Plenty of work ahead for Razorbacks

By Nate Allen

Special to the News-Times

FAYETTEVILLE - Putting themselves in the driver’s seat doesn’t guarantee the checkered flag.

Arkansas coach Dave Van Horn reminded his Razorbacks of such Wednesday after they defeated the Texas Tech Red Raiders 7-4 in their winner’s bracket game of the College World Series at TD Ameritrade Park.

At 2-0, having defeated the since eliminated Texas Longhorns 11-5 in Sunday’s first round game, the Razorbacks are the lone undefeated team in their bracket.
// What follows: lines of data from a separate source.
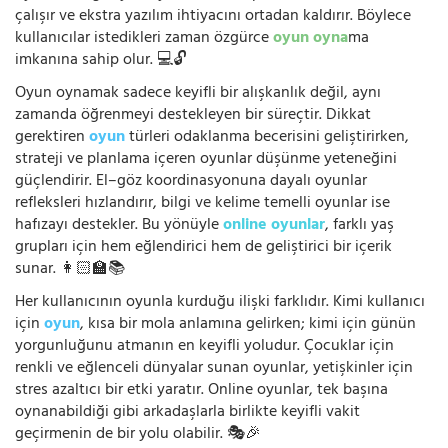
çalışır ve ekstra yazılım ihtiyacını ortadan kaldırır. Böylece
kullanıcılar istedikleri zaman özgürce
oyun oyna
ma
imkanına sahip olur. 💻🔓
Oyun oynamak sadece keyifli bir alışkanlık değil, aynı
zamanda öğrenmeyi destekleyen bir süreçtir. Dikkat
gerektiren
oyun
türleri odaklanma becerisini geliştirirken,
strateji ve planlama içeren oyunlar düşünme yeteneğini
güçlendirir. El–göz koordinasyonuna dayalı oyunlar
refleksleri hızlandırır, bilgi ve kelime temelli oyunlar ise
hafızayı destekler. Bu yönüyle
online oyunlar
, farklı yaş
grupları için hem eğlendirici hem de geliştirici bir içerik
sunar. 👩🏻‍🏫📚
Her kullanıcının oyunla kurduğu ilişki farklıdır. Kimi kullanıcı
için
oyun
, kısa bir mola anlamına gelirken; kimi için günün
yorgunluğunu atmanın en keyifli yoludur. Çocuklar için
renkli ve eğlenceli dünyalar sunan oyunlar, yetişkinler için
stres azaltıcı bir etki yaratır. Online oyunlar, tek başına
oynanabildiği gibi arkadaşlarla birlikte keyifli vakit
geçirmenin de bir yolu olabilir. 🎭🎉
At 7 p.m. tonight on ESPN, they play Thursday night’s loser’s bracket survivor between Texas Tech and Florida.

The Red Raiders were a first-round victor over the Gators before falling Wednesday to Arkansas, while Florida eliminated Texas on Tuesday.

Win tonight, and the Razorbacks play for the national championship in a best two-of-three series starting Monday against the other bracket’s winner, which today pits the Mississippi State Bulldogs, 2-0 so far this week, against the Oregon State Beavers.

The Beavers lost their first-round game to North Carolina, but have since eliminated Washington and the Tar Heels, both of whom lost to Mississippi State.

Should Arkansas or Mississippi State lose today, they would Saturday in a winner-take-all final determining who starts playing Monday for the national championship.

Van Horn reminded his 2018 Hogs about the 2012 Razorbacks, who sat in this driver’s seat these Hogs sit now, but never made it to the finish line, beaten twice by South Carolina before Arizona beat the Gamecocks for the national championship.

Obviously, none of these Hogs were on that 2012 team, but the ones growing in Arkansas like second baseman Carson Shaddy and catcher Grant Koch, both of Fayetteville, third baseman Casey Martin of Lonoke and pitchers Blaine Knight of Bryant and Kacey Murphy of Rogers among others remember it well.

The rest certainly know now.

“Like I told the team, we've been here before and it didn't go very good,” Van Horn said. “We haven't really done anything yet. We're 2-0. It's a great feeling. What it gets us is a day off so you can rest some guys. Other than that, it's like I told them, it's like being in a regional being 2-0. You still haven't won the regional. It doesn't really matter yet. You've still got work to do.”

At Thursday’s off day practice, Van Horn was asked more specifically about that 2012 College World Series and relating it to these Hogs just one win away from playing for the national championship.

“Well, in '12 we could really pitch,” Van Horn said of those Hogs, who led the nation in ERA. “We just didn't score a lot of runs and that's what got us in the end. We won a couple of close games and lost two close games, I think a one-run game and a two-run game. Had runners on, just didn't drive them in.

"It's, you know, we've got to take advantage of opportunities and score when we get that opportunity.

"Whoever we play, they're awfully good. I mean, I don't know who we're gonna play, but they both are strong all the way around. It really doesn't matter who we play. We've just got to find a way to beat them.”

Arkansas now is 2-0 against Texas Tech.

Arkansas beat the Red Raiders 5-1 in an April scheduled two-game series in Fayetteville with one game rained out.

Arkansas (46-19) is 2-2 against Florida.

In their SEC series at Florida, the Razorbacks won the first game 6-3, then lost the next two 17-2 and 5-4.

Arkansas beat Florida 8-2 in the SEC Tournament.

Right-hander Isaiah Campbell is expected to start tonight for Arkansas.

In his last start, Campbell provided four solid innings before handing off an 8-2 lead to winning reliever Barrett Loseke for the 14-4 Super Regional clinching victory over South Carolina that sent the Hogs to Omaha.